#### [INSTRUCTIONS FOR THE TASK]
Make a verbatim copy of the entries below; pictures stay out.

RECORDS PROVIDED Start Marker

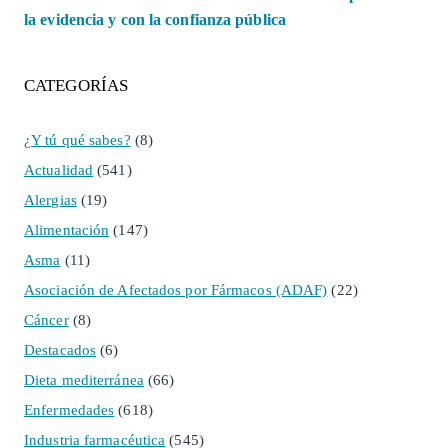
la evidencia y con la confianza pública
CATEGORÍAS
¿Y tú qué sabes?
(8)
Actualidad
(541)
Alergias
(19)
Alimentación
(147)
Asma
(11)
Asociación de Afectados por Fármacos (ADAF)
(22)
Cáncer
(8)
Destacados
(6)
Dieta mediterránea
(66)
Enfermedades
(618)
Industria farmacéutica
(545)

RECORDS PROVIDED End Marker

#### [ANSWER BELOW]
la evidencia y con la confianza pública
CATEGORÍAS
¿Y tú qué sabes?
(8)
Actualidad
(541)
Alergias
(19)
Alimentación
(147)
Asma
(11)
Asociación de Afectados por Fármacos (ADAF)
(22)
Cáncer
(8)
Destacados
(6)
Dieta mediterránea
(66)
Enfermedades
(618)
Industria farmacéutica
(545)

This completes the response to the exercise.